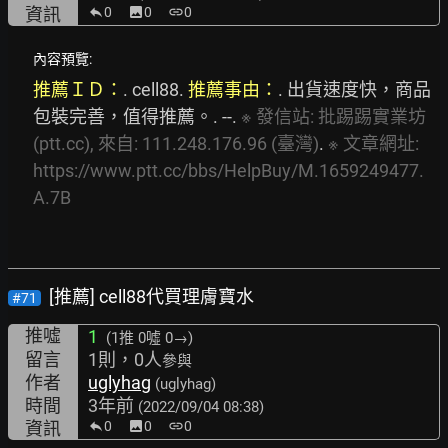
資訊
0
image
0
link
0
內容預覽:
推薦ＩＤ：
. cell88. 
推薦事由：
. 出貨速度快，商品
包裝完善，值得推薦。. --. 
※
發信站:
批踢踢實業坊
(ptt.cc),
來自:
111.248.176.96
(臺灣)
. 
※
文章網址:
https://www.ptt.cc/bbs/HelpBuy/M.1659249477.
A.7B
[推薦] cell88代買理膚寶水
#71
推噓
1
(1推
0噓 0→
)
留言
1則，0人
參與
作者
uglyhag
(uglyhag)
時間
3年前
(2022/09/04 08:38)
資訊
0
image
0
link
0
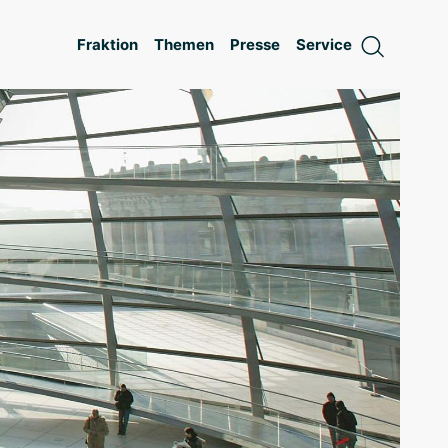
Fraktion
Themen
Presse
Service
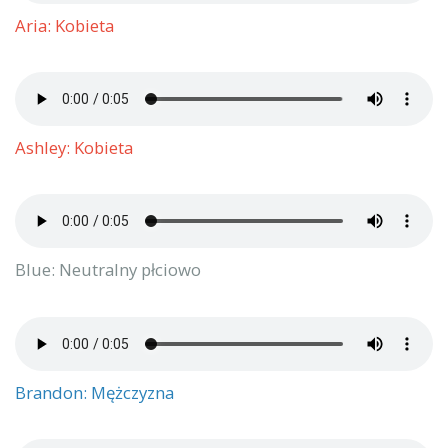
Aria: Kobieta
Ashley: Kobieta
Blue: Neutralny płciowo
Brandon: Mężczyzna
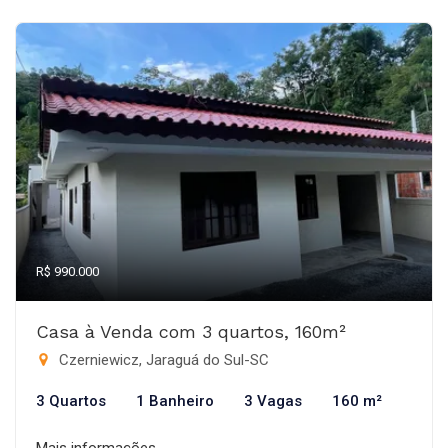
R$ 990.000
Casa à Venda com 3 quartos, 160m²
Czerniewicz, Jaraguá do Sul-SC
3 Quartos
1 Banheiro
3 Vagas
160 m²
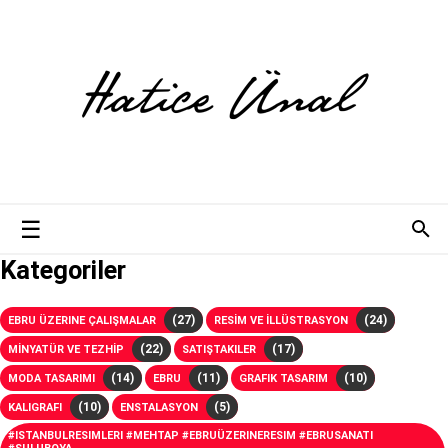
Kategoriler
(27)
(24)
EBRU ÜZERINE ÇALIŞMALAR
RESİM VE İLLÜSTRASYON
(22)
(17)
MİNYATÜR VE TEZHİP
SATIŞTAKILER
(14)
(11)
(10)
MODA TASARIMI
EBRU
GRAFIK TASARIM
(10)
(5)
KALIGRAFI
ENSTALASYON
#ISTANBULRESIMLERI #MEHTAP #EBRUÜZERINERESIM #EBRUSANATI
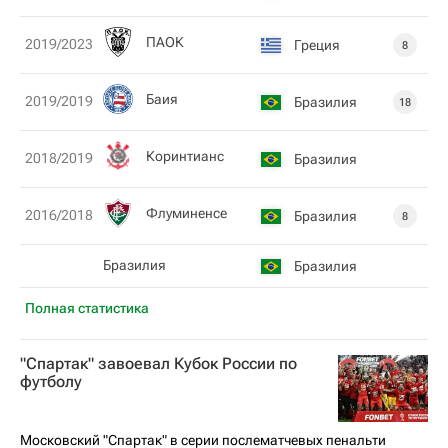
ПАОК
2019/2023
Греция
8
Баия
2019/2019
Бразилия
18
Коринтианс
2018/2019
Бразилия
Флуминенсе
2016/2018
Бразилия
8
Бразилия
Бразилия
Полная статистика
"Спартак" завоевал Кубок России по
футболу
Московский "Спартак" в серии послематчевых пенальти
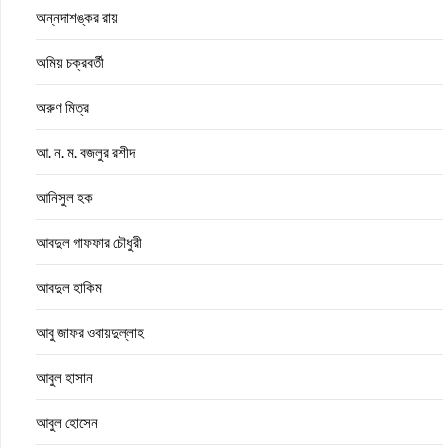
অন্নদাশঙ্কর রায়
অমিয় চক্রবর্তী
অরুণ মিত্র
আ. ন. ম. বজলুর রশীদ
আনিসুল হক
আবদুল গাফফার চৌধুরী
আবদুল হাকিম
আবু জাফর ওবায়দুল্লাহ
আবুল হাসান
আবুল হোসেন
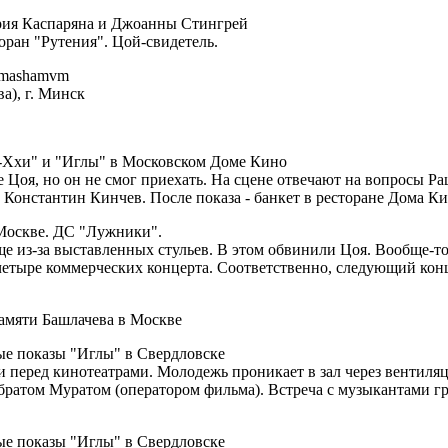
рия Каспаряна и Джоанны Стингрей
оран "Рутения". Цой-свидетель.
 mashamvm
а), г. Минск
я-Ххи" и "Иглы" в Московском Доме Кино
е Цоя, но он не смог приехать. На сцене отвечают на вопросы 
 Константин Кинчев. После показа - банкет в ресторане Дома Ки
оскве. ДС "Лужники".
ще из-за выставленных стульев. В этом обвинили Цоя. Вообще
четыре коммерческих концерта. Соответственно, следующий ко
памяти Башлачева в Москве
ые показы "Иглы" в Свердловске
 перед кинотеатрами. Молодежь проникает в зал через вентиля
братом Муратом (оператором фильма). Встреча с музыкантами г
ые показы "Иглы" в Свердловске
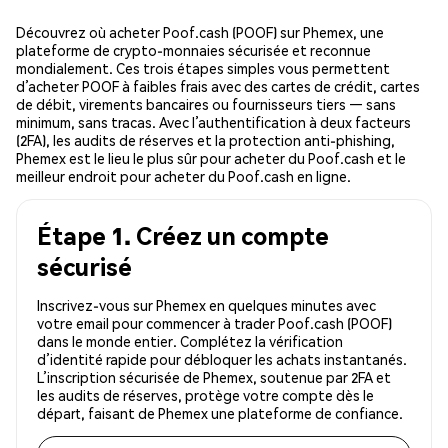
Découvrez où acheter Poof.cash (POOF) sur Phemex, une
plateforme de crypto-monnaies sécurisée et reconnue
mondialement. Ces trois étapes simples vous permettent
d’acheter POOF à faibles frais avec des cartes de crédit, cartes
de débit, virements bancaires ou fournisseurs tiers — sans
minimum, sans tracas. Avec l’authentification à deux facteurs
(2FA), les audits de réserves et la protection anti-phishing,
Phemex est le lieu le plus sûr pour acheter du Poof.cash et le
meilleur endroit pour acheter du Poof.cash en ligne.
Étape 1. Créez un compte
sécurisé
Inscrivez-vous sur Phemex en quelques minutes avec
votre email pour commencer à trader Poof.cash (POOF)
dans le monde entier. Complétez la vérification
d’identité rapide pour débloquer les achats instantanés.
L’inscription sécurisée de Phemex, soutenue par 2FA et
les audits de réserves, protège votre compte dès le
départ, faisant de Phemex une plateforme de confiance.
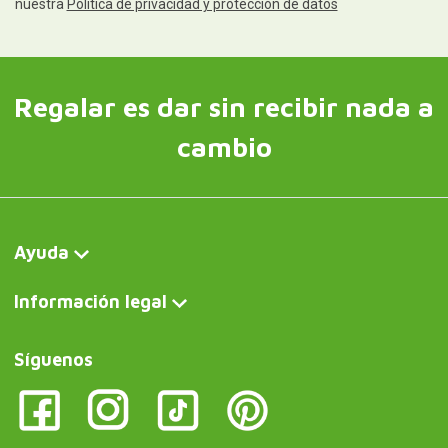
nuestra
Política de privacidad y protección de datos
Regalar es dar sin recibir nada a
cambio
Ayuda
Información legal
Síguenos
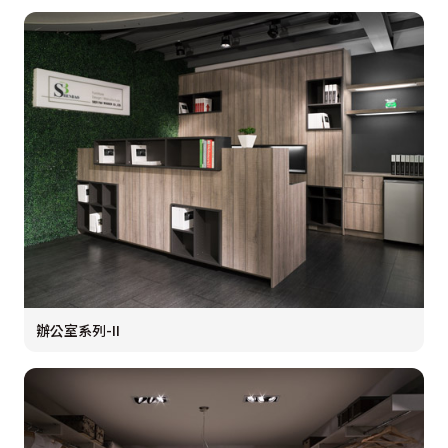
辦公室系列-II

▸ **What you will do**
Transcribe everything above exactly. Do not include the pictures.

▸ **Completed task**
資訊
0
image
0
link
0
內容預覽:
推薦ＩＤ：
. cell88. 
推薦事由：
. 出貨速度快，商品
包裝完善，值得推薦。. --. 
※
發信站:
批踢踢實業坊
(ptt.cc),
來自:
111.248.176.96
(臺灣)
. 
※
文章網址:
https://www.ptt.cc/bbs/HelpBuy/M.1659249477.
A.7B
[推薦] cell88代買理膚寶水
#71
推噓
1
(1推
0噓 0→
)
留言
1則，0人
參與
作者
uglyhag
(uglyhag)
時間
3年前
(2022/09/04 08:38)
資訊
0
image
0
link
0
Fraktion
Themen
Presse
Service
Aria: Kobieta
Ashley: Kobieta
Blue: Neutralny płciowo
Brandon: Mężczyzna
R$ 990.000
Casa à Venda com 3 quartos, 160m²
Czerniewicz, Jaraguá do Sul-SC
3 Quartos
1 Banheiro
3 Vagas
160 m²
Kategoriler
(27)
(24)
EBRU ÜZERINE ÇALIŞMALAR
RESİM VE İLLÜSTRASYON
(22)
(17)
MİNYATÜR VE TEZHİP
SATIŞTAKILER
(14)
(11)
(10)
MODA TASARIMI
EBRU
GRAFIK TASARIM
(10)
(5)
KALIGRAFI
ENSTALASYON
#ISTANBULRESIMLERI #MEHTAP #EBRUÜZERINERESIM #EBRUSANATI
ПАОК
2019/2023
Греция
8
Баия
2019/2019
Бразилия
18
Коринтианс
2018/2019
Бразилия
Флуминенсе
2016/2018
Бразилия
8
Бразилия
Бразилия
Полная статистика
"Спартак" завоевал Кубок России по
футболу
Московский "Спартак" в серии послематчевых пенальти
অন্নদাশঙ্কর রায়
অমিয় চক্রবর্তী
অরুণ মিত্র
আ. ন. ম. বজলুর রশীদ
আনিসুল হক
আবদুল গাফফার চৌধুরী
আবদুল হাকিম
আবু জাফর ওবায়দুল্লাহ
আবুল হাসান
আবুল হোসেন
рия Каспаряна и Джоанны Стингрей
оран "Рутения". Цой-свидетель.
 mashamvm
а), г. Минск
я-Ххи" и "Иглы" в Московском Доме Кино
е Цоя, но он не смог приехать. На сцене отвечают на вопросы 
 Константин Кинчев. После показа - банкет в ресторане Дома Ки
оскве. ДС "Лужники".
ще из-за выставленных стульев. В этом обвинили Цоя. Вообще
четыре коммерческих концерта. Соответственно, следующий ко
памяти Башлачева в Москве
ые показы "Иглы" в Свердловске
 перед кинотеатрами. Молодежь проникает в зал через вентиля
братом Муратом (оператором фильма). Встреча с музыкантами г
ые показы "Иглы" в Свердловске
Découvrez où acheter Poof.cash (POOF) sur Phemex, une
plateforme de crypto-monnaies sécurisée et reconnue
mondialement. Ces trois étapes simples vous permettent
d’acheter POOF à faibles frais avec des cartes de crédit, cartes
de débit, virements bancaires ou fournisseurs tiers — sans
minimum, sans tracas. Avec l’authentification à deux facteurs
(2FA), les audits de réserves et la protection anti-phishing,
Phemex est le lieu le plus sûr pour acheter du Poof.cash et le
meilleur endroit pour acheter du Poof.cash en ligne.
Étape 1. Créez un compte
sécurisé
Inscrivez-vous sur Phemex en quelques minutes avec
votre email pour commencer à trader Poof.cash (POOF)
dans le monde entier. Complétez la vérification
d’identité rapide pour débloquer les achats instantanés.
L’inscription sécurisée de Phemex, soutenue par 2FA et
les audits de réserves, protège votre compte dès le
départ, faisant de Phemex une plateforme de confiance.
nuestra
Política de privacidad y protección de datos
Regalar es dar sin recibir nada a
cambio
Ayuda
Información legal
Síguenos
辦公室系列-II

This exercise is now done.